Pianta erbacea perenne dotata di proprietà diuretiche, antinfiammatorie e calmanti. E' nota anche come “regina dei prati” o spirea.
La Spiraea olmaria fiorisce in maggio-agosto, producendo fiori piccoli, bianchi, gradevolmente profumati e riuniti in una pannocchia terminale ampiamente ramificata; i fiori essiccati, talvolta raccolti insieme alle parti aeree, costituiscono la droga nota come ‘spirea olmaria’.
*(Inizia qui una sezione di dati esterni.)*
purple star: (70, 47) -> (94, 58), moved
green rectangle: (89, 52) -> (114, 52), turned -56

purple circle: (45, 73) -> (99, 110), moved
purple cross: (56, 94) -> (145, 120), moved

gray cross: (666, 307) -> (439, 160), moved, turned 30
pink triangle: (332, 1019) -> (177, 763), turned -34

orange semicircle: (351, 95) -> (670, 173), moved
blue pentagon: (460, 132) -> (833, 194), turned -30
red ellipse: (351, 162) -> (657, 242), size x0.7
Contiene buone concentrazioni di derivati dell’acido salicilico, dotati di effetti analgesici, antipiretrici ed antinfiammatori. Il più noto tra questi è l’aspirina (acido acetil-salicilico), ma, meglio ancora, la spirea non ha effetti gastrolesivi.
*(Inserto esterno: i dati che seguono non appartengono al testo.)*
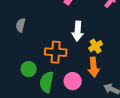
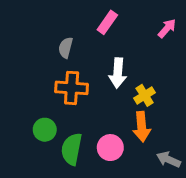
gray semicircle: (21, 25) -> (66, 48), moved
orange cross: (56, 52) -> (72, 88), moved

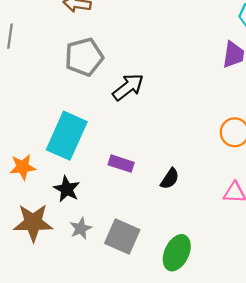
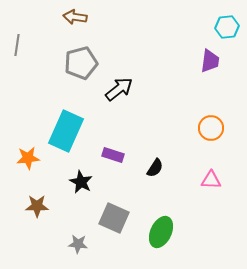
black star: (67, 189) -> (81, 182), moved
brown star: (33, 223) -> (37, 206), size x0.7
gray star: (81, 228) -> (78, 244), moved, turned 30

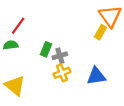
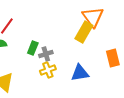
yellow rectangle: (101, 32) -> (84, 32), size x1.5

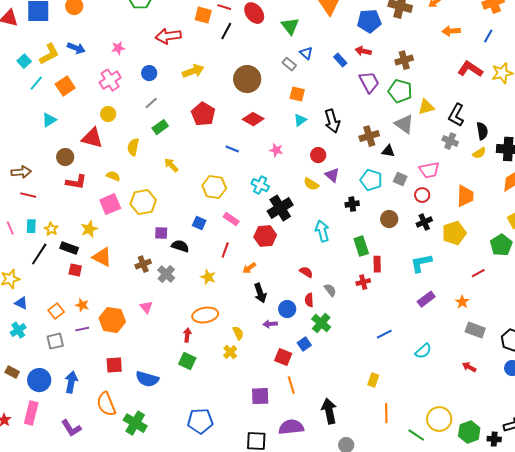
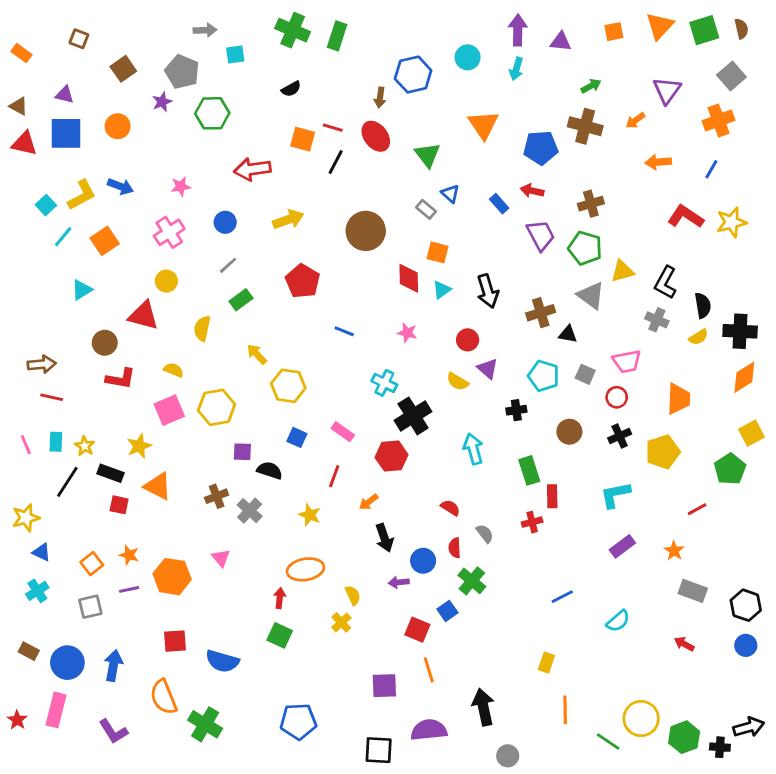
red diamond: (253, 119) -> (409, 278), moved, turned 60
yellow hexagon: (214, 187) -> (288, 386), moved

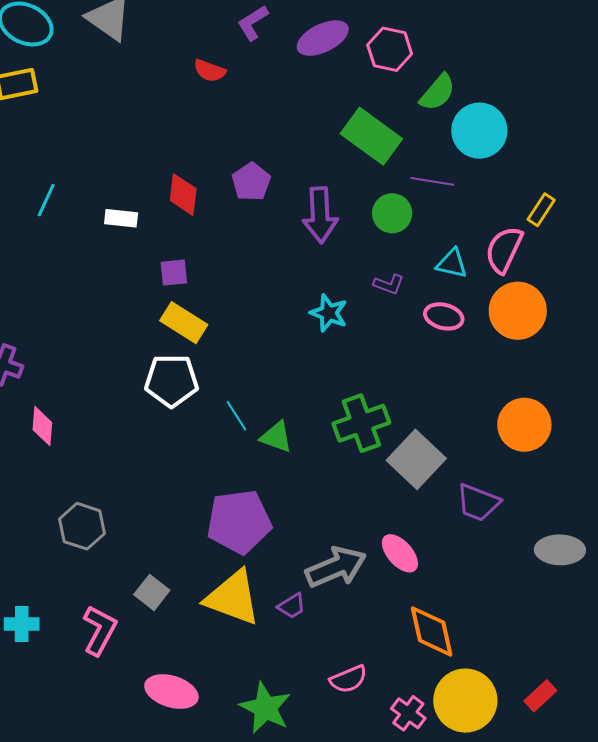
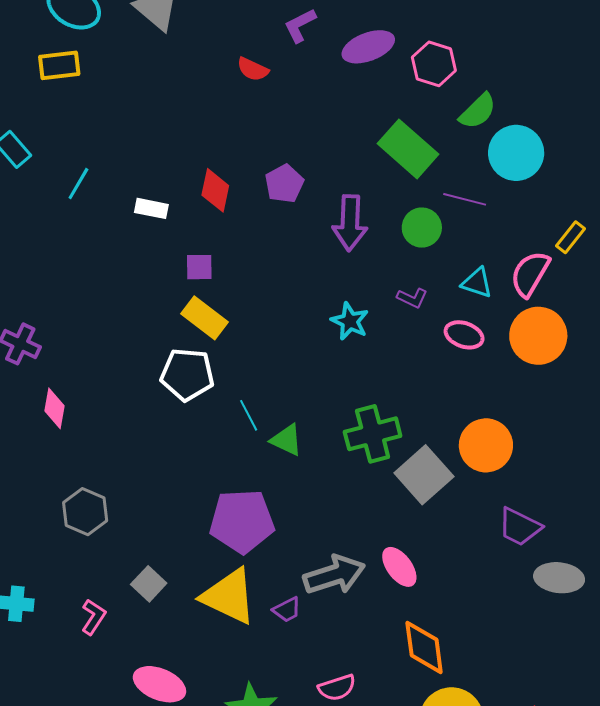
orange circle: (524, 425) -> (486, 445), moved
purple trapezoid: (478, 503) -> (520, 527), moved
pink L-shape: (100, 630) -> (93, 617), size x0.7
La Bayer chiamò questo composto “Aspirina” dal prefisso a (per acetile) e la radice –spir, dal nome latino della Spirea olmaria.

 


   

 

 Ma da cosa deriva il nefasto potere dell’Aphis? Dal fatto di essere straniero.

È giunto dall’America Centrale fino alle nostre regioni, involontariamente importato insieme ad altri vegetali. Nelle sue regioni di origine aveva un antagonista naturale, un formidabile Imenotteto Braconide che ne conteneva la popolazione, parassitandolo, cioè inoculando le sue uova nell’ afide.
Queste si schiudevano, le larve si nutrivano dei tessuti dell’afide ed alla fine dell’afide rimanevaa soltanto un involucro esterno, l’esoscheletro. Si chiama Lysiphlebus testaceipes, ma purtroppo nelle nostre regioni, la sua larva muore anch’essa dentro l’afide, ed il Braconide non può riprodursi. Formiche permettendo, qui vi sono altri predatori che attaccano gli afidi: Coleotteri Coccinellidi, Ditteri Sirfidi, Neurotteri Crisopidi ed anche qualche altra specie di imenottero Braconide che ha volte, riesce a mummificare intere colonie di afidi, ed altri come Aphidius, Trioxis ed qualche imenottero Icneumonide.
Tuttavia questi nemici naturali non riescono a controllare le popolazioni degli afidi. Inoltre l’afide ha un vantaggio enorme su di essi: nei climi miti, come il nostro, riesce a sopravvivere, durante il periodo invernale, come femmina partenogenetica o come uovo durevole, quindi comincia a riprodursi molto prima che arrivino i suoi predatori.

 

Larva ed adulto di Coleottero Coccinellide che predano afidi  

D’altra parte, se avessi usato un insetticida, oltre che inquinare il mio giardino, sarebbero stati uccisi non soltanto gli afidi, ma anche i suoi predatori, peggio ancora, gli impollinatori, gli insetti
pronubi, come le api, i ditteri Sirfidi ed altri insetti di grande utilità. Poi, qualche afide sopravvissuto
avrebbe generato una nuova orda di succhiatori.
Questo è il dilemma: da una parte dobbiamo combattere gli insetti che ci sottraggono alimenti, dall’altra proteggere noi stessi, gli alimenti, gli ambienti e gli insetti utili dai tossici che utilizziamo.
Accade però che l’insistenza nell’uso di un determinato insetticida operi come una selezione a vantaggio degli individui che possiedono geni di resistenza e questi dànno luogo ad una nuova popolazione, indifferente a tutta la famiglia di insetticidi a cui appartiene quello che abbiamo utilizzato.
Utilizzare gli antagonisti delle specie dannose in una “lotta biologica” il più delle volte si rivela insufficiente, ci dà soltanto una modesta limitazione del danno, molto al di sopra della soglia di dannosità. Sono stati escogitati molti altri sistemi, come insetticidi di origine naturale, insetticidi che si degradano facilmente, fotolabili, termolabili, lotta microbiologica, uso confusivo di feromoni, ecc. Purtroppo, ogni volta che si utilizza una nuova arma, prima o poi arriva la risposta degli insetti che la neutralizzano; e la guerra continua.